Survey probes Toccoa for rare fish, tests study methods

July 15, 2008 03:28 pm

Submitted by the Georgia Department of Natural Resources

SOCIAL CIRCLE — A unique survey on the Toccoa River this summer is searching out the river’s rare fish, testing new sampling protocols and possibly helping chart a conservation course for this clear-water gem of northeast Georgia.
Using snorkels, kayaks and backpack electrofishing units, a team of Georgia Wildlife Resources Division biologists and staff is exploring the Toccoa’s nearly 40 miles. The river tumbles north from Suches to the Tennessee state line, where the flow is renamed the Ocoee, best known as turbulent host of the 1996 Olympic whitewater events.
To wildlife biologists like Brett Albanese, a senior aquatic zoologist with Wildlife Resources, the Toccoa’s calling card is state-protected fishes. For example, the watershed is home to Georgia’s only known populations of wounded, olive and tangerine darters. These small perches are sensitive to habitat changes and hard to sample, particularly in wide, deep and swift streams like the Toccoa.
But Albanese hopes the survey he is leading can reliably estimate the proportion of mainstem Toccoa sites occupied by the darters and the state-endangered blotched chub.

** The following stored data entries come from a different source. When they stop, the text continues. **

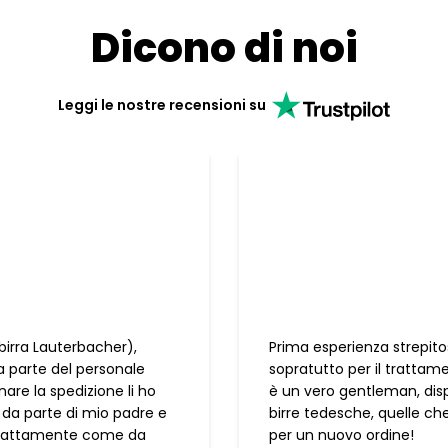
Dicono di noi
Leggi le nostre recensioni su
birra Lauterbacher),
Prima esperienza strepitos
a parte del personale
sopratutto per il trattam
are la spedizione li ho
è un vero gentleman, disp
ro da parte di mio padre e
birre tedesche, quelle ch
a esattamente come da
per un nuovo ordine!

As he explains, several samples taken from each site allow researchers to estimate the detection probability, or chance of observing or catching a species when it is present. That factor is then used to adjust the overall estimate of the percentage of sites occupied, thus accounting for a significant bias associated with surveys for rare species. The information can then become a baseline for gauging changes in fish populations over time.

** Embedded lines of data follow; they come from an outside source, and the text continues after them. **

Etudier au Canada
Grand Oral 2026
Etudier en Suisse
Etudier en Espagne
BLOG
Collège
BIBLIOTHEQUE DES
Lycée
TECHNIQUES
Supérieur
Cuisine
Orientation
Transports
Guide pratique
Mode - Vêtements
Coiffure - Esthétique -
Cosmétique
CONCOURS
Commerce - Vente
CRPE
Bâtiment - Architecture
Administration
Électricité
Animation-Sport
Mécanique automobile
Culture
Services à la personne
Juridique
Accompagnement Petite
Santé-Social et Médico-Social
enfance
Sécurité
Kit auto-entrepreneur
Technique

In addition, Albanese hopes the survey’s primary sampling method - spotting fish, not shocking them up - can be useful for monitoring other imperiled fishes in the Southeast with minimal harm. A small percentage of sites are electrofished so results of the methods can be compared.
Albanese has another goal, as well: to inform residents about the aquatic diversity at risk from development along the Toccoa. The river is drawing a surge of new homes. Lake Blue Ridge long ago altered the waterway, with dam releases that turn the downstream Toccoa into a tailrace river.
Researchers are measuring the river canopy’s cover and noting changes in the riparian zone, which is where land and water meet. Albanese said they’re spreading the word even as they work.
“We’re encouraging people to restore the riparian habitat, and also not disturb riparian zone vegetation when new homes and cottages are built.”
Albanese, staffer Deb Weiler and interns Katie Owers and Will Pruitt will be on the river through early August. Sample sites are randomly picked, floated in kayaks, searched by snorkel and sometimes sampled with an electric probe that temporarily stuns the fish.
Habitat data are collected as the snorkelers try to warm up from the Toccoa’s cold waters, Albanese said.
The pace sometimes belies the Toccoa’s gentle image. But the results could help preserve it.